Ma resta ancora non adempiuta la gestione del flusso delle comunicazioni che, invece, è stato ben individuato e standardizzato dalla circolare e che deve essere seguito alla lettera. Tutto deve muoversi attraverso un ingranaggio molto preciso affinché i sindaci sappiano, con tempestività, le conseguenti azioni da assumere. L’Asrem deve comunicare con i primi cittadini, deve fornire loro le informazioni necessarie per poter mettere in campo le azioni conseguenti. Se è vero che la circolare del Ministero della Salute del 25 febbraio prevede che la procedura per la definitiva conferma di un caso Covid-19 è affidata all’Istituto Superiore della Sanità attraverso il suo laboratorio, non si può non prevedere dei passaggi intermedi per evitare la caccia all’untore. I sindaci non possono conoscere i casi di contagio attraverso il lavoro senza sosta dei giornalisti, che prima di pubblicare le informazioni di cui sono a conoscenza operano verifiche alla fonte e si attengono, purtroppo non tutti, al rispetto della privacy e della deontologia. Accade così che nomi e cognomi vengano ‘sbattuti’ in prima pagina, alimentando la triste ma purtroppo collaudata caccia all’untore che dilaga fra la popolazione e crea disagi e disfunzioni difficili da sanare.

Attenersi alla procedura corretta garantirebbe, appunto, anche il sacrosanto rispetto della privacy del paziente che non verrebbe esposto alla diffusione di dati sensibili, causata, a mio parere, dal cortocircuito istituzionale. E consentirebbe ai sindaci, che operano sul territorio, di tutelare la popolazione mettendo in campo azioni mirate, indispensabili ad evitare rischi enormi su comunità abitate prevalentemente dai soggetti più fragili, i nostri anziani, e programmare i servizi utili a sostegno di chi è in isolamento o in quarantena. Credo non sia più procrastinabile l’agire in perfetta coincidenza con quanto dettato a livello centrale, come ritengo sia urgente attivare un gruppo di lavoro composto da psicologi e psicoterapeuti che si prenda cura delle evidenti difficoltà emotive che molti stanno vivendo, una richiesta questa che ho ufficialmente avanzato in sede di tavolo permanente lo scorso martedì.

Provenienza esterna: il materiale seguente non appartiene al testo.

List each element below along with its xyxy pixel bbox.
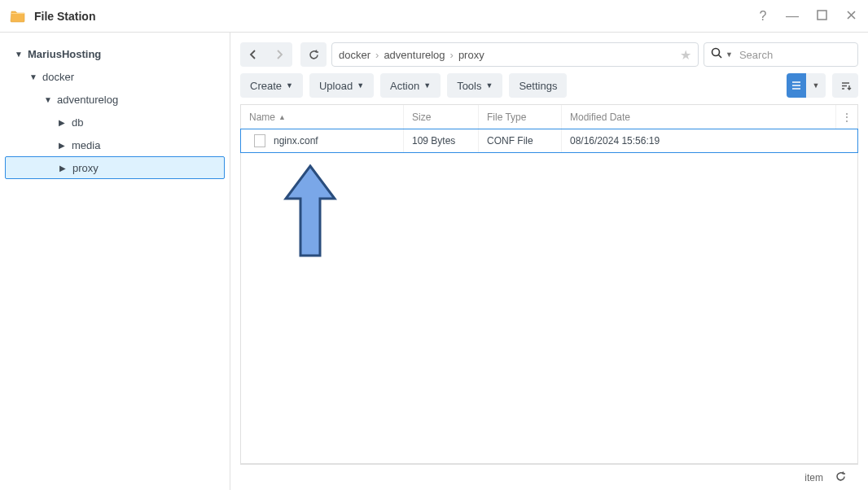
file-size: 109 Bytes (404, 129, 479, 152)
file-name: nginx.conf (274, 135, 318, 147)
tree-label: adventurelog (57, 94, 118, 106)
favorite-star-icon[interactable]: ★ (680, 47, 691, 63)
breadcrumb-part[interactable]: adventurelog (384, 49, 445, 61)
breadcrumb-part[interactable]: docker (339, 49, 370, 61)
col-label: Size (412, 112, 431, 123)
file-table: Name ▲ Size File Type Modified Date ⋮ (240, 104, 858, 464)
status-refresh-button[interactable] (835, 470, 847, 485)
annotation-arrow-icon (278, 162, 343, 268)
nav-group (240, 42, 292, 67)
settings-button[interactable]: Settings (509, 73, 567, 98)
breadcrumb-sep: › (450, 49, 454, 61)
chevron-right-icon: ▶ (59, 164, 68, 173)
tree-item-db[interactable]: ▶ db (0, 111, 230, 133)
back-button[interactable] (240, 42, 266, 67)
maximize-button[interactable] (814, 10, 829, 23)
close-button[interactable] (844, 10, 858, 23)
col-date-header[interactable]: Modified Date (562, 105, 836, 129)
col-size-header[interactable]: Size (404, 105, 479, 129)
caret-down-icon: ▼ (286, 81, 293, 90)
file-icon (254, 134, 265, 147)
caret-down-icon: ▼ (486, 81, 493, 90)
forward-button[interactable] (266, 42, 292, 67)
tree-item-proxy[interactable]: ▶ proxy (5, 156, 225, 179)
sort-asc-icon: ▲ (278, 113, 286, 121)
titlebar: File Station ? — (0, 0, 868, 33)
column-menu-button[interactable]: ⋮ (836, 105, 857, 129)
tree-item-media[interactable]: ▶ media (0, 133, 230, 156)
breadcrumb-sep: › (375, 49, 379, 61)
status-item-count: item (804, 472, 823, 483)
chevron-right-icon: ▶ (59, 141, 67, 150)
sort-button[interactable] (832, 73, 858, 98)
app-folder-icon (10, 8, 26, 24)
tree-label: media (72, 139, 100, 151)
tools-button[interactable]: Tools ▼ (447, 73, 502, 98)
table-header: Name ▲ Size File Type Modified Date ⋮ (241, 105, 857, 129)
chevron-down-icon: ▼ (44, 95, 52, 104)
view-list-button[interactable] (787, 73, 806, 98)
button-label: Upload (319, 80, 353, 92)
app-title: File Station (34, 10, 756, 23)
upload-button[interactable]: Upload ▼ (309, 73, 374, 98)
table-body: nginx.conf 109 Bytes CONF File 08/16/202… (241, 129, 857, 463)
tree-label: MariusHosting (28, 48, 101, 60)
svg-rect-0 (818, 11, 826, 20)
breadcrumb-part[interactable]: proxy (458, 49, 484, 61)
button-label: Action (390, 80, 419, 92)
button-label: Create (250, 80, 282, 92)
search-box[interactable]: ▼ (704, 42, 858, 67)
tree-item-adventurelog[interactable]: ▼ adventurelog (0, 88, 230, 111)
view-dropdown-button[interactable]: ▼ (806, 81, 826, 90)
caret-down-icon: ▼ (423, 81, 431, 90)
caret-down-icon: ▼ (357, 81, 364, 90)
svg-point-1 (712, 49, 720, 56)
col-name-header[interactable]: Name ▲ (241, 105, 404, 129)
table-row[interactable]: nginx.conf 109 Bytes CONF File 08/16/202… (240, 129, 858, 153)
tree-label: db (72, 116, 83, 129)
col-type-header[interactable]: File Type (479, 105, 562, 129)
chevron-down-icon: ▼ (29, 72, 37, 81)
folder-tree: ▼ MariusHosting ▼ docker ▼ adventurelog … (0, 33, 230, 490)
refresh-button[interactable] (300, 42, 327, 67)
col-label: Name (249, 112, 275, 123)
file-type: CONF File (479, 129, 562, 152)
chevron-down-icon: ▼ (15, 50, 23, 59)
tree-item-root[interactable]: ▼ MariusHosting (0, 42, 230, 65)
search-input[interactable] (739, 49, 868, 61)
minimize-button[interactable]: — (785, 10, 800, 23)
view-mode-group: ▼ (787, 73, 826, 98)
chevron-right-icon: ▶ (59, 118, 67, 127)
help-button[interactable]: ? (756, 10, 770, 23)
col-label: File Type (487, 112, 526, 123)
breadcrumb[interactable]: docker › adventurelog › proxy ★ (331, 42, 699, 67)
col-label: Modified Date (570, 112, 630, 123)
caret-down-icon[interactable]: ▼ (726, 50, 733, 59)
action-button[interactable]: Action ▼ (380, 73, 441, 98)
file-date: 08/16/2024 15:56:19 (562, 129, 857, 152)
button-label: Tools (457, 80, 481, 92)
status-bar: item (240, 464, 858, 490)
search-icon (711, 47, 722, 62)
tree-item-docker[interactable]: ▼ docker (0, 65, 230, 88)
button-label: Settings (519, 80, 557, 92)
tree-label: docker (42, 71, 74, 83)
tree-label: proxy (72, 162, 99, 174)
create-button[interactable]: Create ▼ (240, 73, 303, 98)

Di più: occorre accelerare ed essere tempestivi nella fase di studio dell’andamento del contagio che deve essere indagato dalle professionalità competenti come statistici, epidemiologi, infettivologi e docenti universitari del campo. Gli unici in grado di comprendere in anticipo l’evoluzione del coronavirus così da consentire alle Istituzioni le determinazioni più appropriate. A che punto è il lavoro del gruppo di studio e quali sono le risultanze alle quali sono giunti? Sottolineo, infine, che la comunicazione tra i vari livelli istituzionali deve avvenire nel rispetto di quanto deciso a livello centrale, adeguandosi alle direttive e alle circolari perché non si vivano più momenti di cortocircuito come quelli che oggi tengono in apprensione migliaia di cittadini.